:: Work instructions ::
Return exactly the lines of the records below, starting at the line that contains "A WeMystic é" and ending at the line that contains "Epiphanius und Gefährten", with both of those lines kept.

:: Input data ::
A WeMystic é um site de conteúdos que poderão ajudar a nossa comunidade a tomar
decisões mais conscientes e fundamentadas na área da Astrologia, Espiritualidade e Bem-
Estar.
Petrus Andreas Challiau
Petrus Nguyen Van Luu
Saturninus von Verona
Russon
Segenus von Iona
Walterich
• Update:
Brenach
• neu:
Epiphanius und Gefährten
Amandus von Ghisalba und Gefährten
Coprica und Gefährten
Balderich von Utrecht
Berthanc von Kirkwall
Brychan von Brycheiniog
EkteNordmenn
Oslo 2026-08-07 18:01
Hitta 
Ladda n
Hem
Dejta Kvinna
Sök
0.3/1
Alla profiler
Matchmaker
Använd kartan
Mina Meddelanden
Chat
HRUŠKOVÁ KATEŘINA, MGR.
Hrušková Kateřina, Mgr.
--
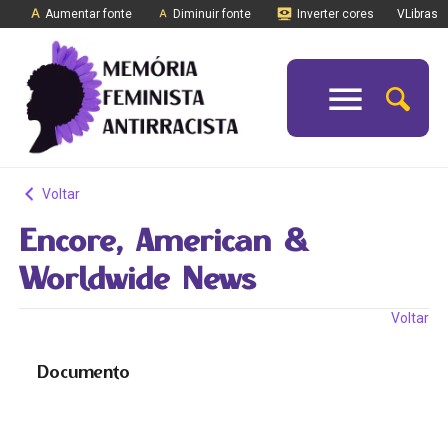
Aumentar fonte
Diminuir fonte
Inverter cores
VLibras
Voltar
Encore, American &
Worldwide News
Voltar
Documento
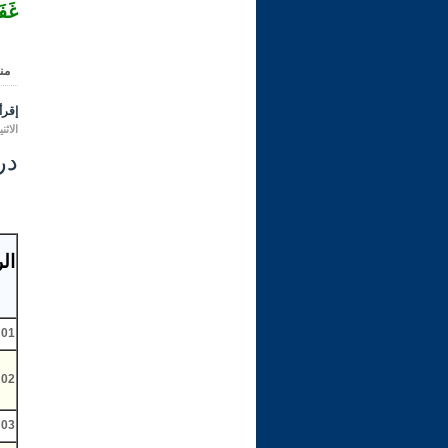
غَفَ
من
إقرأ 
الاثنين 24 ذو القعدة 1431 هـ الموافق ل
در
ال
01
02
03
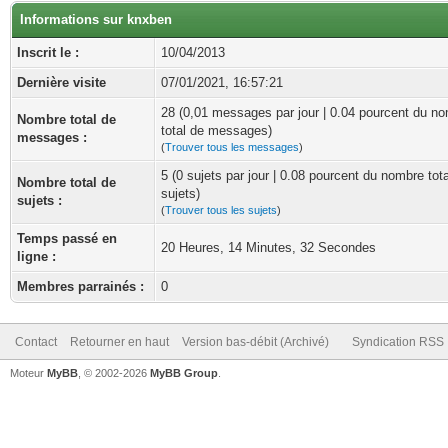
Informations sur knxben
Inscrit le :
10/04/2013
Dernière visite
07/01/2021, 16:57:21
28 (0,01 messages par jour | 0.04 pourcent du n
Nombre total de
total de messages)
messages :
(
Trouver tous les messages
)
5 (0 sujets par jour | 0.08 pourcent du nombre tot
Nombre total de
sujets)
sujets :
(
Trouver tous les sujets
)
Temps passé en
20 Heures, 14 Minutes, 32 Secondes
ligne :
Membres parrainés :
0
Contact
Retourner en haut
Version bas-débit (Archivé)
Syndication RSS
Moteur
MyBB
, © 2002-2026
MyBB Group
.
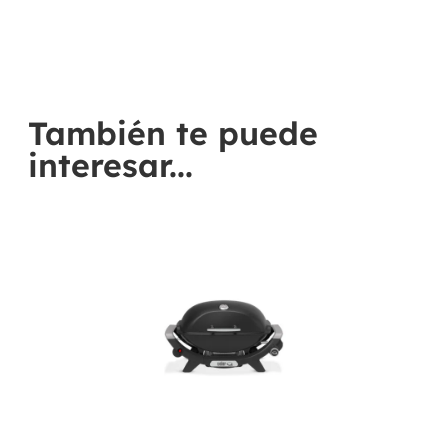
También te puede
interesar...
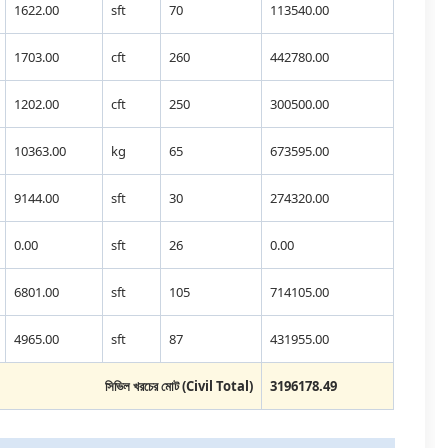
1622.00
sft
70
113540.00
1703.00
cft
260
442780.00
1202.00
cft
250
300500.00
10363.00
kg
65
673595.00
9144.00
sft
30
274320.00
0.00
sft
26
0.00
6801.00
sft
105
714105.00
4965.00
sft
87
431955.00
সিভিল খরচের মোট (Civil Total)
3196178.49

:: Exercise output ::
A WeMystic é um site de conteúdos que poderão ajudar a nossa comunidade a tomar
decisões mais conscientes e fundamentadas na área da Astrologia, Espiritualidade e Bem-
Estar.
Petrus Andreas Challiau
Petrus Nguyen Van Luu
Saturninus von Verona
Russon
Segenus von Iona
Walterich
• Update:
Brenach
• neu:
Epiphanius und Gefährten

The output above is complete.